What the task asks. Start at the line with "2023 年 11 月" in the records below, stop at the line with "[av_heading heading=’ESSENER BÜRGER", and return every line in that span exactly, the two end lines included.

Data to examine.
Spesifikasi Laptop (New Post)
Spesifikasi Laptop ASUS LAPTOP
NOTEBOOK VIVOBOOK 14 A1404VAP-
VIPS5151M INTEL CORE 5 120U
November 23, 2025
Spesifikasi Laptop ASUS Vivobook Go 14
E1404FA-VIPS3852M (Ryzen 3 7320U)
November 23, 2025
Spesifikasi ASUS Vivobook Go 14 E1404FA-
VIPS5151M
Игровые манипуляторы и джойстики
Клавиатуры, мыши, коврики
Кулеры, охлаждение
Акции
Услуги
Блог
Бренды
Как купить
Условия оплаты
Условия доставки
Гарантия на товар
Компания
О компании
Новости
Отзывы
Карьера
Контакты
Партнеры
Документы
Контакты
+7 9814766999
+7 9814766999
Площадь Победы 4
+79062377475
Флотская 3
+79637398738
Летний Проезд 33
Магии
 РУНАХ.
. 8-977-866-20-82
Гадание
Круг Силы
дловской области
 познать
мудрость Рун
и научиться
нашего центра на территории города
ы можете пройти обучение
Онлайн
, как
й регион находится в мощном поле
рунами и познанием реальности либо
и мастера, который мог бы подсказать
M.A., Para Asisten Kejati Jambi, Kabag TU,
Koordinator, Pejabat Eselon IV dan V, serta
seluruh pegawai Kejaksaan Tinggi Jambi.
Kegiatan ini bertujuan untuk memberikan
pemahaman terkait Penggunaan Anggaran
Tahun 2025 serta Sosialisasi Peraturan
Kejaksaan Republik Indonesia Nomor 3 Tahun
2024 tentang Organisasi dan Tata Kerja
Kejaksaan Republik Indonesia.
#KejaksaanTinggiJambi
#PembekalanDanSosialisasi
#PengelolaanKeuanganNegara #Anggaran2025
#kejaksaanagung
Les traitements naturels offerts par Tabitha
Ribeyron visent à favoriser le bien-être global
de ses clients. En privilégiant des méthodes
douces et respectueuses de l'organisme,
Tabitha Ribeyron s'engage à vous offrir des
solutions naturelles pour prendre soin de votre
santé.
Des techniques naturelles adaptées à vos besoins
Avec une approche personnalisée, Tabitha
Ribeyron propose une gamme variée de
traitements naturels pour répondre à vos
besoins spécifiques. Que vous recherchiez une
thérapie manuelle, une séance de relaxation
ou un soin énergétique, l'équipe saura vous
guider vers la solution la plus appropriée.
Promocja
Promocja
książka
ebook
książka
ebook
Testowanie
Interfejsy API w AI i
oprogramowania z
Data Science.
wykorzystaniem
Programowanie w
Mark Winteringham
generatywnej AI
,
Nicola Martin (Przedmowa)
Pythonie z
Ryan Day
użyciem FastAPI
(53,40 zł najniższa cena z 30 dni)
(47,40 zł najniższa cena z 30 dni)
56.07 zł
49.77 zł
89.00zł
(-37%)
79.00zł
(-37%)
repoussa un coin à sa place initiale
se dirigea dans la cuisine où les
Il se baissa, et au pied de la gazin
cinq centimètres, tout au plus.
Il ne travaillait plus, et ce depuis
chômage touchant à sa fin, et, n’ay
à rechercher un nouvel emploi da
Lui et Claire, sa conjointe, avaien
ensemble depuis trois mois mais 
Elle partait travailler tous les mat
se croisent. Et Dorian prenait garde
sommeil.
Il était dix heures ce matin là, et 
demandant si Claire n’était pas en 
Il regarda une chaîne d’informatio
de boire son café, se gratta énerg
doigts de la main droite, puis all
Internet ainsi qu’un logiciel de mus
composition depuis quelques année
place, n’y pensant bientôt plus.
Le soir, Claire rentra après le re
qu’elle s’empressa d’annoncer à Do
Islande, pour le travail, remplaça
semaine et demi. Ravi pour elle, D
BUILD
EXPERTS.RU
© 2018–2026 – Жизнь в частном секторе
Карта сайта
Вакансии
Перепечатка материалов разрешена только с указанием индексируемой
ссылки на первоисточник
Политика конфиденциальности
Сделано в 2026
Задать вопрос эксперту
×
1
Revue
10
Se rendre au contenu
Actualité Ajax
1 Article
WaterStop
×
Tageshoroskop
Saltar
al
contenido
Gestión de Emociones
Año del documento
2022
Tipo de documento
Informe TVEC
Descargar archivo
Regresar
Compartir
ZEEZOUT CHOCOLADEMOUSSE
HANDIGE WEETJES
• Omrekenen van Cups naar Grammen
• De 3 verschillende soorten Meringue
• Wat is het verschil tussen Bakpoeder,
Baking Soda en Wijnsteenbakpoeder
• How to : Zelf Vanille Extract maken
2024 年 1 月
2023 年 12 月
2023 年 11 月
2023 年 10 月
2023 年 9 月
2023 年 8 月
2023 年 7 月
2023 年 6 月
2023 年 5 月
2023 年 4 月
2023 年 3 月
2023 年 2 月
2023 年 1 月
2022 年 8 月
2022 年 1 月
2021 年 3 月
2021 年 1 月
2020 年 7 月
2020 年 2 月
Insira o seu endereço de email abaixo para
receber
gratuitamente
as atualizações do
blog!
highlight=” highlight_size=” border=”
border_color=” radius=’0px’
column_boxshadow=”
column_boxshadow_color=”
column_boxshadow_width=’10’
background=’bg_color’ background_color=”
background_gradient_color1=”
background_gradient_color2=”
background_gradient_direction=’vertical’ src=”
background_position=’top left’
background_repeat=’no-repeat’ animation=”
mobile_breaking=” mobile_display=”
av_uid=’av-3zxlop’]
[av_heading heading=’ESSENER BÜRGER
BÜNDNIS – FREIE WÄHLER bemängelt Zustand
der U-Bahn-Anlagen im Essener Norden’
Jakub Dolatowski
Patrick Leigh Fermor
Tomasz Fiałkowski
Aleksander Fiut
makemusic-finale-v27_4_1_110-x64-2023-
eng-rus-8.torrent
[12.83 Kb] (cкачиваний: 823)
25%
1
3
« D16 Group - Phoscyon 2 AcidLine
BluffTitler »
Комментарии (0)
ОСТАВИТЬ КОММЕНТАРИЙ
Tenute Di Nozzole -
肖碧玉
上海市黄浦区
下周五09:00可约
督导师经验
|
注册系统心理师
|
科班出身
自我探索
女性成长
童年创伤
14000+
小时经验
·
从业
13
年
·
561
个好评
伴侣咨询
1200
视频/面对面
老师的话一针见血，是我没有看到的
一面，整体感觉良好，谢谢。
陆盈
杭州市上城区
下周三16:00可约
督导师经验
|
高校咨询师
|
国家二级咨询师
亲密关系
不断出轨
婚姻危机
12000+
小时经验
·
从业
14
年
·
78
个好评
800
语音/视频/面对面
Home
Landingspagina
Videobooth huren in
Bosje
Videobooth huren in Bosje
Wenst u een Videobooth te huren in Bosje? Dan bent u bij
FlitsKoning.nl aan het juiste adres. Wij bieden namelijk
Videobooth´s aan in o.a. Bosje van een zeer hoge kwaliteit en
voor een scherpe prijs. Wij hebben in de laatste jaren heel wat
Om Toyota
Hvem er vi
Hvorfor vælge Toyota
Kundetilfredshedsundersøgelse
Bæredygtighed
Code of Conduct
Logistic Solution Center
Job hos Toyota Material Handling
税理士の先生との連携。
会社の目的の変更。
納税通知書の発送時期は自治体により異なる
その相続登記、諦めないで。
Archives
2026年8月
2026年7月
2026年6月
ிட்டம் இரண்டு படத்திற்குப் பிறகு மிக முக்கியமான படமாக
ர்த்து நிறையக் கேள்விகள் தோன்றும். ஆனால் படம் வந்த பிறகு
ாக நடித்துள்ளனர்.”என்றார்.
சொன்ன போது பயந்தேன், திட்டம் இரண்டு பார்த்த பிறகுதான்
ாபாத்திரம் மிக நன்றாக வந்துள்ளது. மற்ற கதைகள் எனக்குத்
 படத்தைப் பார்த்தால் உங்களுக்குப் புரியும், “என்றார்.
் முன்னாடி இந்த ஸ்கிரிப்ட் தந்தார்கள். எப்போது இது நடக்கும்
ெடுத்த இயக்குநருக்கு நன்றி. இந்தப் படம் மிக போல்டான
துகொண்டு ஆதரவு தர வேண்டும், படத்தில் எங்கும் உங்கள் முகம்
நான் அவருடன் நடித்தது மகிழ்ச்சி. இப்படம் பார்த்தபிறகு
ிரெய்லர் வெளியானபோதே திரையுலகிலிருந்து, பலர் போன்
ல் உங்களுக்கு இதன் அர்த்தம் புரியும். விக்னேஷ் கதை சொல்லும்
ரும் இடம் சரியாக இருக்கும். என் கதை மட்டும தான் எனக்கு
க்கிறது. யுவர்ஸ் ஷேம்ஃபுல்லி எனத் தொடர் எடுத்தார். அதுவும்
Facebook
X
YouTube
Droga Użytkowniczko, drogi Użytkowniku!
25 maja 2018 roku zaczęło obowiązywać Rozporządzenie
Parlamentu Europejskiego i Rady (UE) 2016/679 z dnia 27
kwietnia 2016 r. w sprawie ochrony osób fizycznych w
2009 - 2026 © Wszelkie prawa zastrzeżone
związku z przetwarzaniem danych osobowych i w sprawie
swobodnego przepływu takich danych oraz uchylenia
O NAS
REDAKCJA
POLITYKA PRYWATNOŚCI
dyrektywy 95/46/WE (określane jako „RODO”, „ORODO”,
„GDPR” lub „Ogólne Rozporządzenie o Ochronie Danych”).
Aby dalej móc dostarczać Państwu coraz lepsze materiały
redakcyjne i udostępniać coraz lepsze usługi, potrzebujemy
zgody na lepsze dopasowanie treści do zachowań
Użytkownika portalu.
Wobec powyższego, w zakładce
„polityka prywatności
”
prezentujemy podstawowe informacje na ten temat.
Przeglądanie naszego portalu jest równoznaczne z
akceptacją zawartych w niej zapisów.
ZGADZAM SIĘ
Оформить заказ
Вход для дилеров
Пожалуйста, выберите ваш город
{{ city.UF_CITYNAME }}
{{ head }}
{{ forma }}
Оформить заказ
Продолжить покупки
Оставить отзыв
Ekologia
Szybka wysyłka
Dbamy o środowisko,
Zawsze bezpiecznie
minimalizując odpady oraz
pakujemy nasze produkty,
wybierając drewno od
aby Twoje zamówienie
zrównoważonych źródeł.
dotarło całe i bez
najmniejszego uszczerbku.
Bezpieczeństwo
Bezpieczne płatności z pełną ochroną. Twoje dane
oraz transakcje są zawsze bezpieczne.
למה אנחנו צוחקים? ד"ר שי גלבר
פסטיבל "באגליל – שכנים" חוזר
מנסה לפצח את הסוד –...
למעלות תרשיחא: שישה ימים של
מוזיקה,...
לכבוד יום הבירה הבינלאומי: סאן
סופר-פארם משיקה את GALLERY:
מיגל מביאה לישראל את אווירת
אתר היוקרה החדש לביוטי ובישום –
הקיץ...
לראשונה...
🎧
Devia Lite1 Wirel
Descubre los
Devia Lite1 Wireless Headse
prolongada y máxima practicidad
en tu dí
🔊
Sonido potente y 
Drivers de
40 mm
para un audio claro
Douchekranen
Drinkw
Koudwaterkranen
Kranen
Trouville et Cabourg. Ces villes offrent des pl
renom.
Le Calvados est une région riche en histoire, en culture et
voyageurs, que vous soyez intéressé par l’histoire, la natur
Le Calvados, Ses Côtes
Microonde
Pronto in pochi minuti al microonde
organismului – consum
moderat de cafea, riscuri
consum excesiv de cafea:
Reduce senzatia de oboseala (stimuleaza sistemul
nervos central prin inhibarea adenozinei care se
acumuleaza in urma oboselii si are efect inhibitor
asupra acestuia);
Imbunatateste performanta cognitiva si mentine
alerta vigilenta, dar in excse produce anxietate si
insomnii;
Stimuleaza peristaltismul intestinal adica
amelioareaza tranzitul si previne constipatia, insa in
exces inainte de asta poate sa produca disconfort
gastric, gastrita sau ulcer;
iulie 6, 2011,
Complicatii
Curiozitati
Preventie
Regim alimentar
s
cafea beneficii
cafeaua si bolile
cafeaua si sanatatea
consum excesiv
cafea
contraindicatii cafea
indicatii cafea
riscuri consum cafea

Response.
2023 年 11 月
2023 年 10 月
2023 年 9 月
2023 年 8 月
2023 年 7 月
2023 年 6 月
2023 年 5 月
2023 年 4 月
2023 年 3 月
2023 年 2 月
2023 年 1 月
2022 年 8 月
2022 年 1 月
2021 年 3 月
2021 年 1 月
2020 年 7 月
2020 年 2 月
Insira o seu endereço de email abaixo para
receber
gratuitamente
as atualizações do
blog!
highlight=” highlight_size=” border=”
border_color=” radius=’0px’
column_boxshadow=”
column_boxshadow_color=”
column_boxshadow_width=’10’
background=’bg_color’ background_color=”
background_gradient_color1=”
background_gradient_color2=”
background_gradient_direction=’vertical’ src=”
background_position=’top left’
background_repeat=’no-repeat’ animation=”
mobile_breaking=” mobile_display=”
av_uid=’av-3zxlop’]
[av_heading heading=’ESSENER BÜRGER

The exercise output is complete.